Recommandation de l’ADISQ

  1. En premier lieu, l’ADISQ a pris connaissance des mémoires soumis par la Société canadienne de perception de la copie privée et Ré : Sonne et elle en appuie le contenu et les recommandations.
  2. Ensuite, nous souhaitons rappeler une demande que nous portons depuis longtemps concernant les intermédiaires fournissant les moyens techniques aux fins de la communication ou du stockage de contenu. Au regard de l’avantage économique qu’ils tirent de l’accélération de la circulation de culture en ligne — la consommation de contenu audio et vidéo constitue la principale activité en ligne et donc le principal incitatif pour souscrire à des abonnements Internet fixes comme mobiles —, ceux-ci ont une responsabilité dans le financement de la culture.

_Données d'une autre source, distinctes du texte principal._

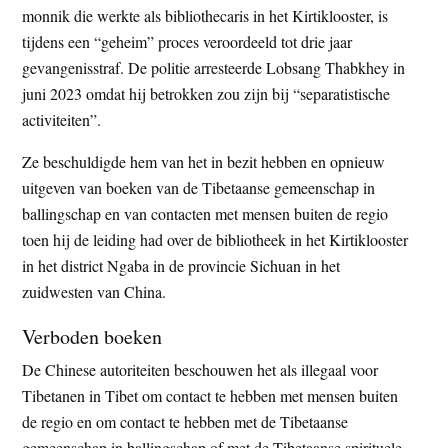
monnik die werkte als bibliothecaris in het Kirtiklooster, is
t
e
tijdens een “geheim” proces veroordeeld tot drie jaar
e
s
gevangenisstraf. De politie arresteerde Lobsang Thabkhey in
i
juni 2023 omdat hij betrokken zou zijn bij “separatistische
t
activiteiten”.
e
Ze beschuldigde hem van het in bezit hebben en opnieuw
uitgeven van boeken van de Tibetaanse gemeenschap in
ballingschap en van contacten met mensen buiten de regio
toen hij de leiding had over de bibliotheek in het Kirtiklooster
in het district Ngaba in de provincie Sichuan in het
zuidwesten van China.
Verboden boeken
De Chinese autoriteiten beschouwen het als illegaal voor
Tibetanen in Tibet om contact te hebben met mensen buiten
de regio en om contact te hebben met de Tibetaanse
gemeenschap in ballingschap of met de Tibetaanse spirituele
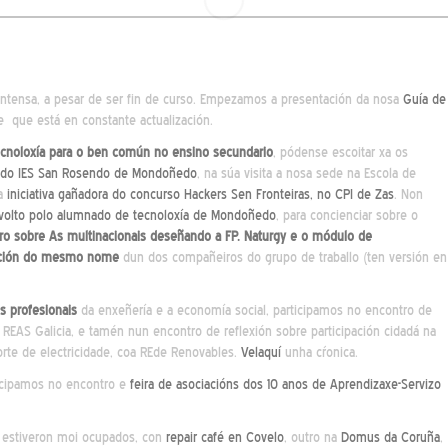
ntensa, a pesar de ser fin de curso. Empezamos a presentación da nosa
Guía de
 e que está en constante actualización.
ecnoloxía para o ben común no ensino secundario
, pódense escoitar xa os
o do IES San Rosendo de Mondoñedo
, na súa visita a nosa sede na Escola de
da
iniciativa gañadora do concurso Hackers Sen Fronteiras, no CPI de Zas
. Non
volto polo alumnado de tecnoloxía de Mondoñedo
, para concienciar sobre o
iro sobre As multinacionais deseñando a FP. Naturgy e o módulo de
cación do mesmo nome
dun dos compañeiros do grupo de traballo (ten versión en
s profesionais
da enxeñería e a economía social, participamos no encontro de
REAS Galicia, e tamén nun encontro de reflexión sobre participación cidadá na
orte de electricidade, coa REde Renovables.
Velaquí
unha cŕonica.
icipamos no encontro e
feira de asociacións dos 10 anos de Aprendizaxe-Servizo
estiveron moi ocupados, con
repair café en Covelo
, outro na
Domus da Coruña
,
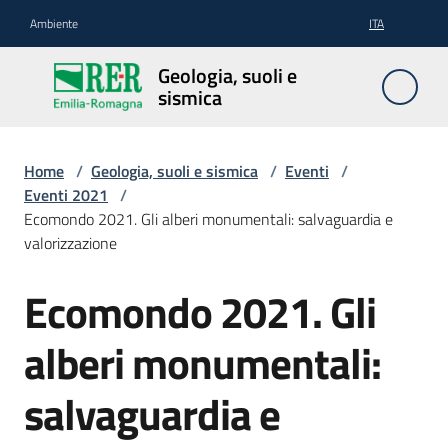
Vai al contenuto
Vai alla navigazione
Vai al footer
Ambiente
ITA
Geologia,
Geologia, suoli e
suoli e
sismica
sismica
Home
/
Geologia, suoli e sismica
/
Eventi
/
Eventi 2021
/
Geologia
Ecomondo 2021. Gli alberi monumentali: salvaguardia e
valorizzazione
Suoli
Ecomondo 2021. Gli
Salta al contenuto
alberi monumentali:
Sismica
salvaguardia e
Cartografia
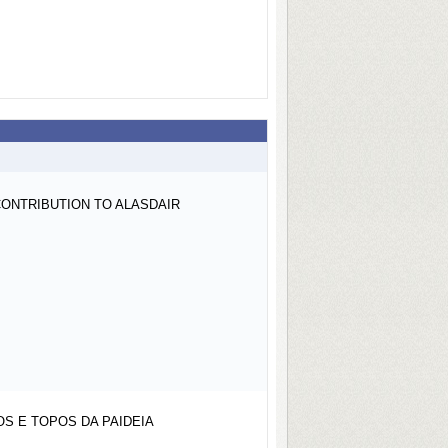
 CONTRIBUTION TO ALASDAIR
S E TOPOS DA PAIDEIA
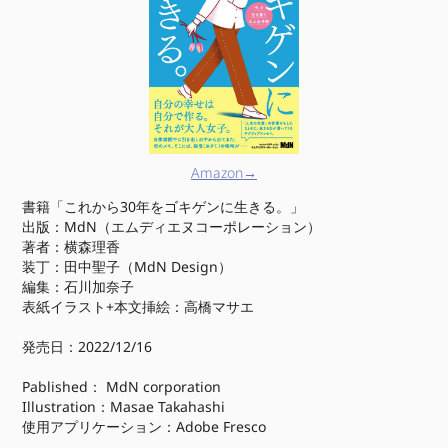
Amazon→
書籍「これから30年をゴキゲンに生きる。」
出版：MdN（エムディエヌコーポレーション）
著者：横森理香
装丁：田中聖子（MdN Design）
編集：石川加奈子
表紙イラスト+本文挿絵：高橋マサエ
発売日：2022/12/16
Pablished： MdN corporation
Illustration：Masae Takahashi
使用アプリケーション：Adobe Fresco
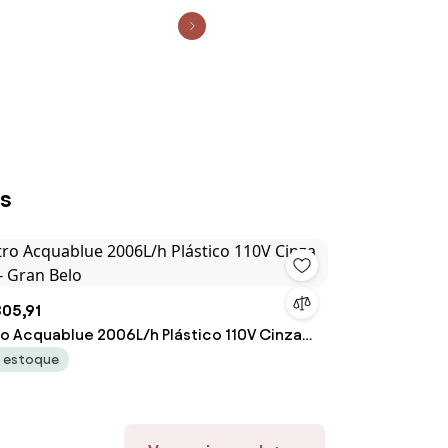
is
305,91
tro Acquablue 2006L/h Plástico 110V Cinza
 - Gran Belo
 estoque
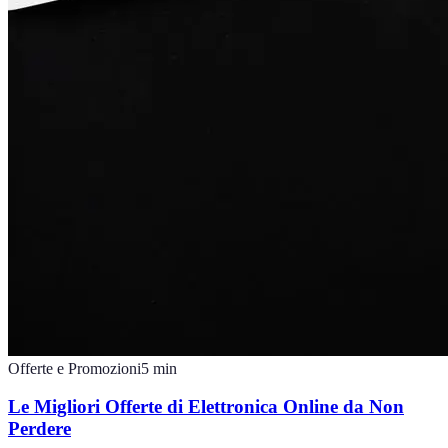
Offerte e Promozioni
5
min
Le Migliori Offerte di Elettronica Online da Non
Perdere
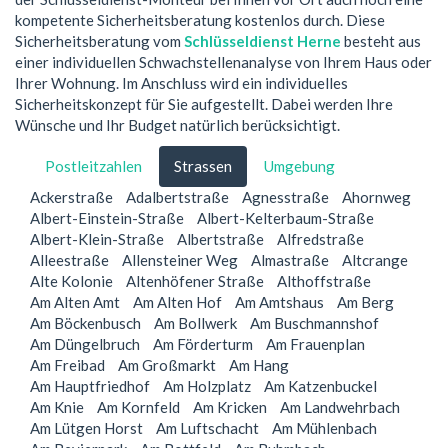
kompetente Sicherheitsberatung kostenlos durch. Diese
Sicherheitsberatung vom
Schlüsseldienst Herne
besteht aus
einer individuellen Schwachstellenanalyse von Ihrem Haus oder
Ihrer Wohnung. Im Anschluss wird ein individuelles
Sicherheitskonzept für Sie aufgestellt. Dabei werden Ihre
Wünsche und Ihr Budget natürlich berücksichtigt.
Postleitzahlen
Strassen
Umgebung
Ackerstraße
Adalbertstraße
Agnesstraße
Ahornweg
Albert-Einstein-Straße
Albert-Kelterbaum-Straße
Albert-Klein-Straße
Albertstraße
Alfredstraße
Alleestraße
Allensteiner Weg
Almastraße
Altcrange
Alte Kolonie
Altenhöfener Straße
Althoffstraße
Am Alten Amt
Am Alten Hof
Am Amtshaus
Am Berg
Am Böckenbusch
Am Bollwerk
Am Buschmannshof
Am Düngelbruch
Am Förderturm
Am Frauenplan
Am Freibad
Am Großmarkt
Am Hang
Am Hauptfriedhof
Am Holzplatz
Am Katzenbuckel
Am Knie
Am Kornfeld
Am Kricken
Am Landwehrbach
Am Lütgen Horst
Am Luftschacht
Am Mühlenbach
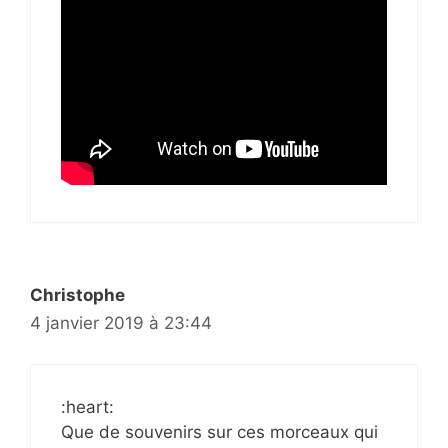
Christophe
4 janvier 2019 à 23:44
:heart:
Que de souvenirs sur ces morceaux qui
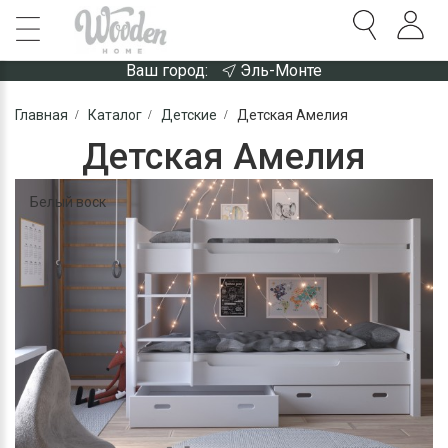
Ваш город:
Эль-Монте
Главная
Каталог
Детские
Детская Амелия
Детская Амелия
Белый воск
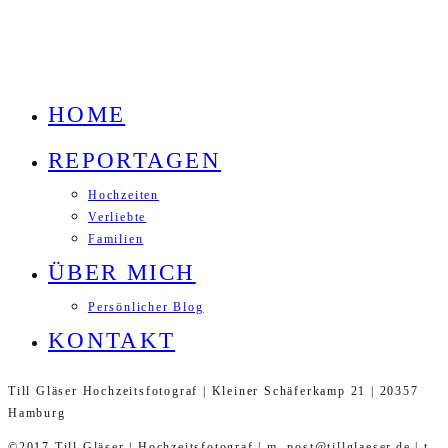
HOME
REPORTAGEN
Hochzeiten
Verliebte
Familien
ÜBER MICH
Persönlicher Blog
KONTAKT
Till Gläser Hochzeitsfotograf | Kleiner Schäferkamp 21 | 20357
Hamburg
©2017 Till Gläser | Hochzeitsfotograf | m. post@tillglaeser.de | t.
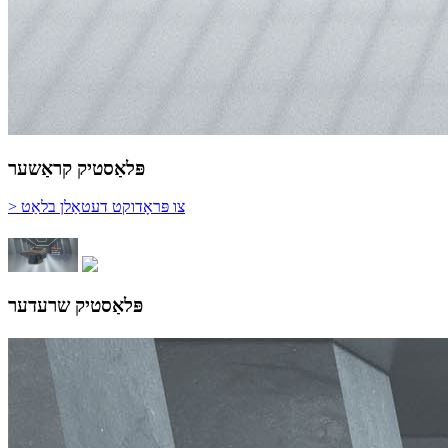
פּלאַסטיק קראַשער
> צו פּראָדוקט דעטאַלן בלאַט
פּלאַסטיק שרעדער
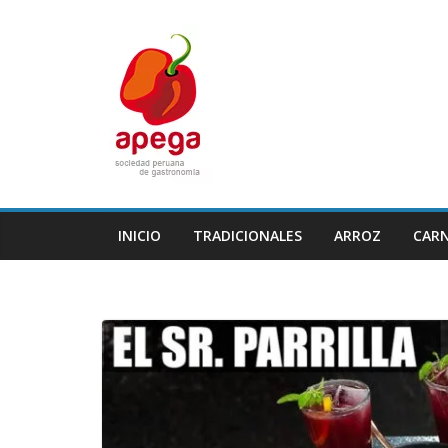
Skip
to
content
INICIO
TRADICIONALES
ARROZ
CAR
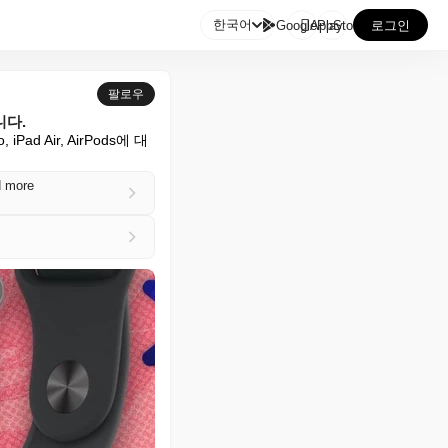

한국어
GooglePlay
AppStore
로그인
팔로우
니다.
Pad Air, AirPods에 대
d more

Nous demandons donc qu’ils contribuent au financement de nos contenus via des mécanismes de contribution au développement de contenu canadien comme ceux prévus dans la Loi sur la radiodiffusion.

Clarification des protections contre la responsabilité prévue pour les intermédiaires en cas de violation du droit d’auteur

  1. En ce qui concerne la révision du critère de connaissance aux fins d’exonération, nous considérons que le gouvernement doit modifier la loi afin de stipuler clairement que tout intermédiaire cesse de bénéficier des mesures d’exonération de responsabilité dès lors qu’il prend effectivement connaissance du fait qu’un contenu donné ou que son utilisation dans le cadre de son service viole le droit d’auteur, ou qu’il prend conscience de faits ou de circonstances révélant une telle violation.
  2. Une telle connaissance devrait par ailleurs être réputée acquise dès lors que l’intermédiaire aurait raisonnablement dû avoir connaissance d’un tel acte compte tenu des circonstances, ou s’il reçoit un avis de violation alléguée, incluant dans le cadre d’un régime d’avis et retrait ou encore, suite à ses propres investigations.
  3. Les mesures d’exonération ne devraient en aucun cas empêcher l’obtention d’injonctions visant à prévenir ou empêcher toute violation survenant dans le cadre des services de tout intermédiaire.
  4. Concernant les clarifications quant aux rôles tenus par les intermédiaires, la Loi sur le droit d’auteur doit exprimer de façon explicite que toute mesure d’exonération d’un intermédiaire ne s’applique que dans les cas où l’intermédiaire tient un rôle purement passif en se limitant à la fourniture de services purement techniques et automatisés.
  5. La Loi sur le droit d’auteur devrait énoncer des critères exemplatifs de ce qui constitue un rôle actif, notamment des fonctions ou caractéristiques telles que l’optimisation de la présentation du contenu ou la promotion de celui-ci que ces processus résultent de l’exécution de fonctionnalités logicielles ou d’une personne physique. 
  6. Les exonérations ne devraient aussi s’appliquer que dans les cas où l’intermédiaire n’a aucun intérêt financier dans l’activité contrefaisante.
  7. Pour que les intermédiaires concernés puissent bénéficier des règles d’exonération leur étant autrement applicables, la Loi doit également stipuler les obligations suivantes à titre de conditions sine qua non.
  8. La contrepartie essentielle accordée aux titulaires de droits sur les œuvres, prestations et enregistrements afin de compenser les bénéfices importants accordés aux intermédiaires offrant des services de mise en antémémoire, d’hébergement et d’outil de repérage, consiste à leur permettre d’obtenir de ces intermédiaires qu’ils retirent ou bloquent tout accès à tout contenu protégé utilisé par les usagers des services de ces intermédiaires sans l’autorisation de ces titulaires au moyen d’une procédure de notification auprès de mandataires désignés par ces intermédiaires et dont les informations de contact sont facilement et clairement accessible.
  9. La Loi sur le droit d’auteur doit de plus impérativement conditionner l’application des mesures d’exonération de responsabilité à tout intermédiaire à l’adoption et la mise en application effective et de bonne foi de politiques visant les contrefacteurs récidivistes selon les paramètres de la loi américaine corrigés selon les recommandations du Bureau du droit d’auteur dans le Copyright Office Section 512 Report de mai 2020.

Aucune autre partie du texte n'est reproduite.